If a+b+c = 1 and ab+bc+ca = 17, then what is value of a+b3+c3-3abc?
(a) 121
ho
(b) 168
(C) 0 300
(d) 6 770​

Answer 1

Answer:

a³ + b³ + c³- 3abc = 45

Step-by-step explanation :

Given,

a + b + c = 15

ab + bc + ca = 74

We need to find the value of a³ + b³ + c³- 3abc

We know,

a³ + b³ + c³- 3abc = ( a + b + c ) ( a² + b² + c² - ab - bc - ca )

Now we need to find the value of  a² + b² + c²

We also know,

( a + b + c )² = a² + b² + c² + 2 ( ab + bc + ca )

Putting the value of a + b + c = 15 and ab + bc + ca = 74

( 15 )² = a² + b² + c² + 2 ( 74 )

225 = a² + b² + c² + 148

a² + b² + c² = 225 - 148

a² + b² + c² = 77

Now,

Substituting value in the formula for a³ + b³ + c³- 3abc

a³ + b³ + c³- 3abc = ( a + b + c ) ( a² + b² + c² - ab - bc - ca )

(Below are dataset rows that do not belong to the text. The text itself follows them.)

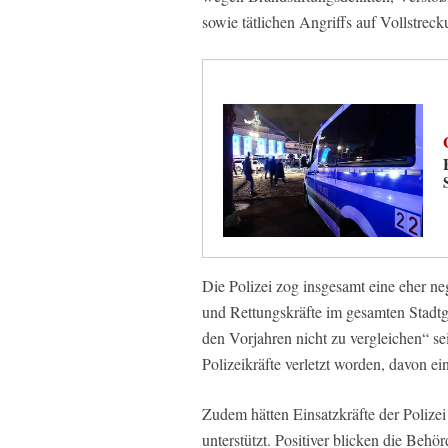
sowie tätlichen Angriffs auf Vollstreck
Die Polizei zog insgesamt eine eher ne
und Rettungskräfte im gesamten Stadtge
den Vorjahren nicht zu vergleichen“ se
Polizeikräfte verletzt worden, davon e
Zudem hätten Einsatzkräfte der Poliz
unterstützt. Positiver blicken die Behör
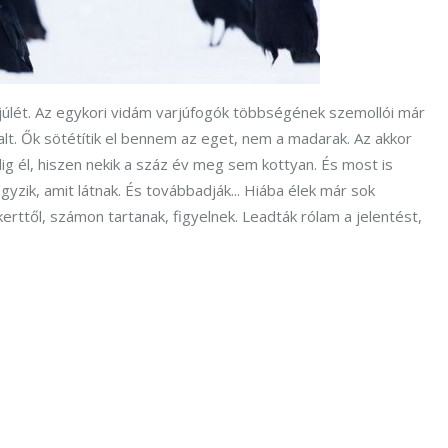
júlét. Az egykori vidám varjúfogók többségének szemollói már
lt. Ők sötétítik el bennem az eget, nem a madarak. Az akkor
g él, hiszen nekik a száz év meg sem kottyan. És most is
yzik, amit látnak. És továbbadják... Hiába élek már sok
kerttől, számon tartanak, figyelnek. Leadták rólam a jelentést,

a³ + b³ + c³- 3abc = ( a + b + c ) ( a² + b² + c² - ( ab + bc + ca ) )

a³ + b³ + c³- 3abc = ( 15 ) ( 77 - ( 74 ) )

a³ + b³ + c³- 3abc =  ( 15 ) ( 3 )

a³ + b³ + c³- 3abc = 45

Hence,

a³ + b³ + c³- 3abc = 45

Step-by-step explanation:

please mark me brainliest and follow me

Answer 2

answer is 18 please mark me as a brainliest.